The Secret Service, FBI, NSA, CERT (Computer Emergency Response Team) and George Washington University have all identified "Insider Threats" as one of the most significant challenges facing IT,... This description may be from another edition of this product.

Customer Reviews

5 ratings

5 stars if you're doing a research paper & need a book for a reference

This book is an easy read and served me well in my research paper on the cyber threat of the authorized insider. Eric Cole is a credentialed and excellent source on this topic. While I had textbooks that also discussed this, they did not go into the detail that this book did. A great source for those pursuing degrees in Information Assurance.

Insider Threat-The Right Focus

Frankly, this book does a great job addressesing major problem. Companies must be aware of and manage risk to economic, sensitive and classified information espionage. I have to say that Sandra Ring and Dr. Cole have it right on. Security Manager focus should be on the insider threat. I have had the opportunity to hear one of the authors speak at a recent security event. The speaker correctly addressed that the largest security threat to any company is from the insider-the one with all the access. A cyber or network catastrophe is one disgruntled employee away. The speaker gave example after example of former employees who felt both an ownership of the product and a significant employer betrayer. This and their access to sensitive information have allowed and opportunity to steal customer information, sabotage networks or software, or sell data to competing companies. They recommend rightly that Security managers should focus efforts on protecting proprietary and identity revealing information. This protection should include protecting trade secrets, establishing good termination procedures, learning to recognized disgruntled employees, use password protection and realizing that with networks and internet, an outside threat could easily become an inside threat. I look forward to learning more from this book and applying it to my business.

AN INSIDE JOB!!

Do you know how to prevent employees and contractors from stealing your corporate data? If you don't, then this book is for you. Authors Eric Cole and Sandra Ring, have done an outstanding job of writing a book that shows you how to protect your enterprise from sabotage, spying and theft. Cole and Sandra Ring, begin with an introduction on how bad the insider threat problem really is and why you should be concerned about it.

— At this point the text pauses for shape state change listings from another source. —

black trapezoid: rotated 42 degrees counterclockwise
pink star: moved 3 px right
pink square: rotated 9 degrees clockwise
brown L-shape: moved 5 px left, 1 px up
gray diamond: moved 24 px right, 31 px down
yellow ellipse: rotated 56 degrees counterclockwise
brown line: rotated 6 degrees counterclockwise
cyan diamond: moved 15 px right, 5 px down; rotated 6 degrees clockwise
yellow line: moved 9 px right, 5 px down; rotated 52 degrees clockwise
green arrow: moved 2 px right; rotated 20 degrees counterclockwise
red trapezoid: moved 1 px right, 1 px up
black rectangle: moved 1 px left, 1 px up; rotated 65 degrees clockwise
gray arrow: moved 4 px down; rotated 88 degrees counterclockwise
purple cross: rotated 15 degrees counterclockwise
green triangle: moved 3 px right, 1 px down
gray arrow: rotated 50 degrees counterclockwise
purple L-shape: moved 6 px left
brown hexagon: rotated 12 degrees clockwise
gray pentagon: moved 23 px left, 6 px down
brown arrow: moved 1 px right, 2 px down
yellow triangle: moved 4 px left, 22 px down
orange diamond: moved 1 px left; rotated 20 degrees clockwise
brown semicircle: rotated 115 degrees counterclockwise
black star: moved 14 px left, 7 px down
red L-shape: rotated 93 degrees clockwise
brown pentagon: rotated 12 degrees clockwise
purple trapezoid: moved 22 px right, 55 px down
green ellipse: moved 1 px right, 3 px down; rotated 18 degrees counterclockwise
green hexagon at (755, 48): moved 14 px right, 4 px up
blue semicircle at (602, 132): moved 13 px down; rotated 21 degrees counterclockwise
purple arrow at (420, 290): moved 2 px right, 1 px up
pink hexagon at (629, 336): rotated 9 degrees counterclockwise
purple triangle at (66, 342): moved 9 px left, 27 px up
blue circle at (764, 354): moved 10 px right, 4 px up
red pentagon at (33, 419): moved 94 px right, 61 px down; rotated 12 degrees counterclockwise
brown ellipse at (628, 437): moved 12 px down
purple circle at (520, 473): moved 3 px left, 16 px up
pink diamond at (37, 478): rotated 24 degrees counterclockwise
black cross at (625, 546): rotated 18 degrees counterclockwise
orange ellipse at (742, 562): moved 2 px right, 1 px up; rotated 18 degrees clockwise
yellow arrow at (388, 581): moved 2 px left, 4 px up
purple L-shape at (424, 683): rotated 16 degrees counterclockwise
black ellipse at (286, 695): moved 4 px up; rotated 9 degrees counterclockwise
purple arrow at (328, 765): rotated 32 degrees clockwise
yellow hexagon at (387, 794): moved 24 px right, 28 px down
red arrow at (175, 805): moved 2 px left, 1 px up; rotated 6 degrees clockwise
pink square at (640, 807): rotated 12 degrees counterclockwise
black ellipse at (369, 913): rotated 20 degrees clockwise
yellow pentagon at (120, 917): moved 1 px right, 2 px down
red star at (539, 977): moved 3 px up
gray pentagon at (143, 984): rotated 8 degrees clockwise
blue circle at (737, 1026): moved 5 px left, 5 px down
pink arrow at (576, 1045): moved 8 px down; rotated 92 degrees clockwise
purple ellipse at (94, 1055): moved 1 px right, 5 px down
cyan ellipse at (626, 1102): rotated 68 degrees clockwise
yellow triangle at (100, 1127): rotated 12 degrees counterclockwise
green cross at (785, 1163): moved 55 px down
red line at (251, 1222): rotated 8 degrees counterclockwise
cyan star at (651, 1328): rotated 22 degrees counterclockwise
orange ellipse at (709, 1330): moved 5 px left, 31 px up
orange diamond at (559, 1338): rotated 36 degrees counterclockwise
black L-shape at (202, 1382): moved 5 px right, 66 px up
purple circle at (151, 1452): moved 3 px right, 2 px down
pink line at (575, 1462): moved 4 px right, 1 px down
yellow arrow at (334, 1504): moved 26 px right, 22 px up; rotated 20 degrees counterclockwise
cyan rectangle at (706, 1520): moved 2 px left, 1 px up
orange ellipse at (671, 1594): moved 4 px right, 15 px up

Then, the authors cover a wide range of technologies and methods that can be used by an insider to cause harm to a company. Next, they discuss unique insider threats to state and local government institutions. The authors continue by drawing your attention to the fact that insiders within the federal government do not just commit espionage. They also discuss various threats to information, such as sabotage and theft, the impact of these actions to the reputation and financial health of organizations, and describe several real-life case studies involving well-known commercial companies. Next, the authors highlight the threat of identity theft and what institutions can do to help prevent insiders from participating in fraud rings. The authors also focus on insider threats from government contractors. Then, they do a profile of insider threats. The authors continue by showing you how to respond to problem of insider threat by looking at technologies and concepts that can be used to control and limit the damage that insiders can perform. Finally, they examine how a company goes about surviving an insider threat and increasing their defenses over time to minimize the amount of damage it will cause. This most excellent book will show you why internal threats are exponentially more dangerous that external threats. More importantly, this book will show you how to protect your most important intellectual property assets.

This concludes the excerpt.